TODAY, IN KINSHASA, one sees very little that hearkens back to those early years, but during my very first trip to Congo in December 2003 I was granted access to the former garage for city buses in the borough of Limete. Buses had been absent from the capital’s streets for quite a few years already; the few broken-down examples that still existed had been converted into houses in which several families lived. The windshield wipers were used as clotheslines. The residents slept on the old seats, their arms draped over the aluminum bars. From the shadow of a hubcap or hood one heard the bleating of an unseen goat. It was an abandoned industrial estate, where nature was regaining its grip. After walking on a bit I saw, in the grass, a highly remarkable work of postmodern art. Never had I seen a more peculiar installation invested with such historical reminiscences. Lying on its stomach in a rusty steel boat was the bronze figure of a man at least twelve feet tall. I recognized the statue right away: it was the triumphant image of Stanley that had stood looking out boldly across the river for decades, atop the hill at Ngaliema. Designed and cast in Molenbeek, outside Brussels, it had been shipped here during the colonial period, but was pulled from its pedestal after independence. And now here he lay, old Stanley. The broad sweep of that arm with which he had once taken the Congo’s measure was now pointing nowhere and at nothing. The fingers touched only the boat’s rusty boiler. Power had become a cramp, courage something laughable. On the hull, close to the bow, I saw three letters: AIA, the abbreviation for Association Internationale Africaine. This was one of the three boats with which Stanley had braved the current between 1879 and 1884, for the purpose of establishing the odd trading post. It was in one of those boats that he taken aboard Disasi Makulo after buying him from a slave trader. Now Stanley lay felled in his own boat. The fleet with which he placed Congo under a new authority had become his mausoleum. Who knows what civil servant had come up with this ingenious bit of bricolage; it was probably a wrecking company that had improvised on the spot this scrap heap of history, but seldom had I seen a more ironic settling of accounts with colonialism than in Stanley’s official monument lying flat on its belly in his own old tub.

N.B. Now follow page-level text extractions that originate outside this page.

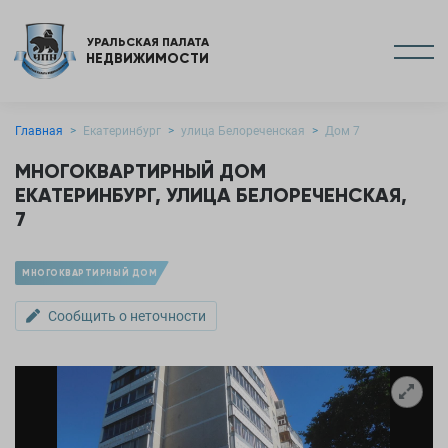
УРАЛЬСКАЯ ПАЛАТА
НЕДВИЖИМОСТИ
Главная
Екатеринбург
улица Белореченская
Дом 7
МНОГОКВАРТИРНЫЙ ДОМ
ЕКАТЕРИНБУРГ, УЛИЦА БЕЛОРЕЧЕНСКАЯ,
7
МНОГОКВАРТИРНЫЙ ДОМ
Сообщить о неточности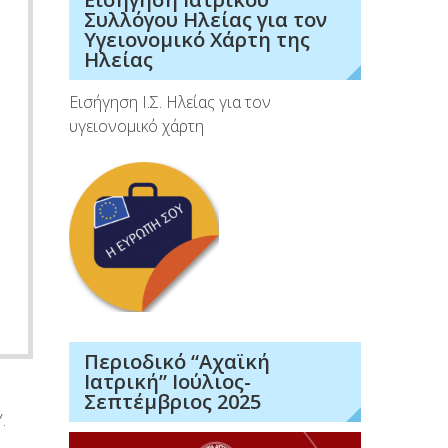
Συλλόγου Ηλείας για τον
Υγειονομικό Χάρτη της
Ηλείας
Εισήγηση Ι.Σ. Ηλείας για τον
υγειονομικό χάρτη
Περιοδικό “Αχαϊκή
Ιατρική” Ιούλιος-
Σεπτέμβριος 2025
Υ.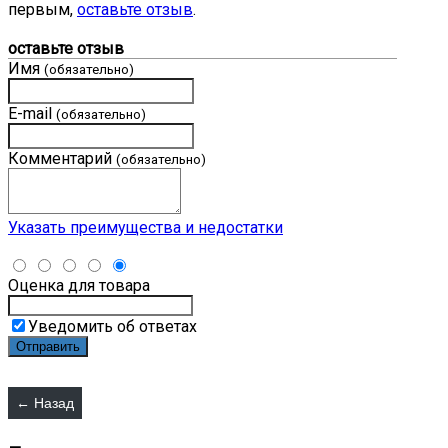
первым,
оставьте отзыв
.
оставьте отзыв
Имя
(обязательно)
E-mail
(обязательно)
Комментарий
(обязательно)
Указать преимущества и недостатки
Оценка для товара
Уведомить об ответах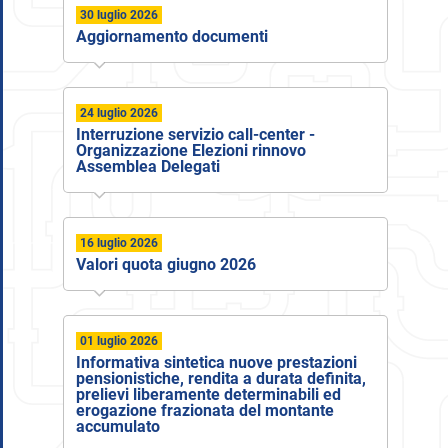
30 luglio 2026
Aggiornamento documenti
24 luglio 2026
Interruzione servizio call-center -
Organizzazione Elezioni rinnovo
Assemblea Delegati
16 luglio 2026
Valori quota giugno 2026
01 luglio 2026
Informativa sintetica nuove prestazioni
pensionistiche, rendita a durata definita,
prelievi liberamente determinabili ed
erogazione frazionata del montante
accumulato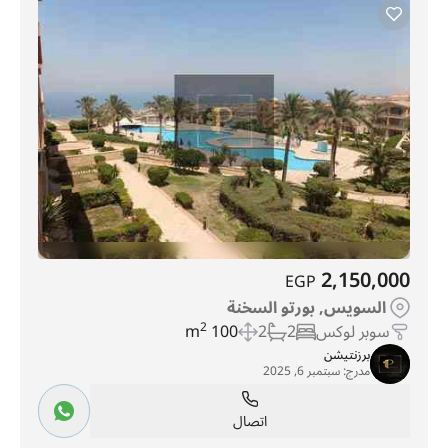
2,150,000
EGP
السويس, بورتو السخنة
سوبر لوكس
2
2
100 m
2
برزنتيشن
مدرج:
سبتمبر 6, 2025
اتصال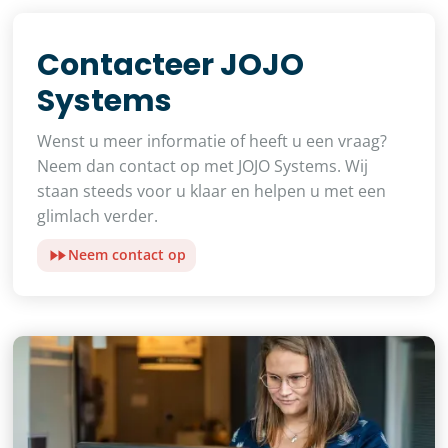
Contacteer JOJO
Systems
Wenst u meer informatie of heeft u een vraag?
Neem dan contact op met JOJO Systems. Wij
staan steeds voor u klaar en helpen u met een
glimlach verder.
Neem contact op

The next day, in the tranquil, green district of Ngombe on the other side of town, I found the Baptists’ old mission post. It lay along the riverbank in what is now the most exclusive neighborhood in Kinshasa. Their original building was still there, a simple construction on cast-iron stilts, just like in Boma. Around each individual stilt was a sort of vase: these had once been kept filled with petroleum, to ward off the termites. It must be, I think the oldest building in Kinshasa. I walked on a few steps to get a better view of the river. Kinshasa lies on one of the world’s largest rivers, but with all the walls and barriers (it remains, after all, a national border) there are few places where one can truly see the water. On the slope down to the river, in the tall grass, there lay something that looked like a huge insect, or the ribcage of bronze giant. It was the cooler of an enormous engine. Dozens of parallel brass tubes found their confluence in a sturdy steel rod. One of the Baptists’ students told me that this was the engine of the Peace, the steamboat on which Grenfell had made all his journeys of discovery. When the ship itself was finally salvaged, this showpiece of industrial archaeology had been hoisted ashore. It seemed too good to be true. Not only do we possess the details of Disasi Makulo’s formidable life story, but the two boats in which he plied the Congo are today still lying, rusting away, in the tall, silent grass of Kinshasa.